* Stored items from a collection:
**********

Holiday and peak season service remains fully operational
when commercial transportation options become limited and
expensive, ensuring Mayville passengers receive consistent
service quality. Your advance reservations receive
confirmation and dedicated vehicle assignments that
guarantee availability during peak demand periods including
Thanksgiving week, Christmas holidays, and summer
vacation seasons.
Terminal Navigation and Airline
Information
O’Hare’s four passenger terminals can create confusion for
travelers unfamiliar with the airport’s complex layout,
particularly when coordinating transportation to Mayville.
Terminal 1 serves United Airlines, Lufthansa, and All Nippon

**********

* Task details:
Each line of the data must be retyped exactly.

* Solution to the problem:
Holiday and peak season service remains fully operational
when commercial transportation options become limited and
expensive, ensuring Mayville passengers receive consistent
service quality. Your advance reservations receive
confirmation and dedicated vehicle assignments that
guarantee availability during peak demand periods including
Thanksgiving week, Christmas holidays, and summer
vacation seasons.
Terminal Navigation and Airline
Information
O’Hare’s four passenger terminals can create confusion for
travelers unfamiliar with the airport’s complex layout,
particularly when coordinating transportation to Mayville.
Terminal 1 serves United Airlines, Lufthansa, and All Nippon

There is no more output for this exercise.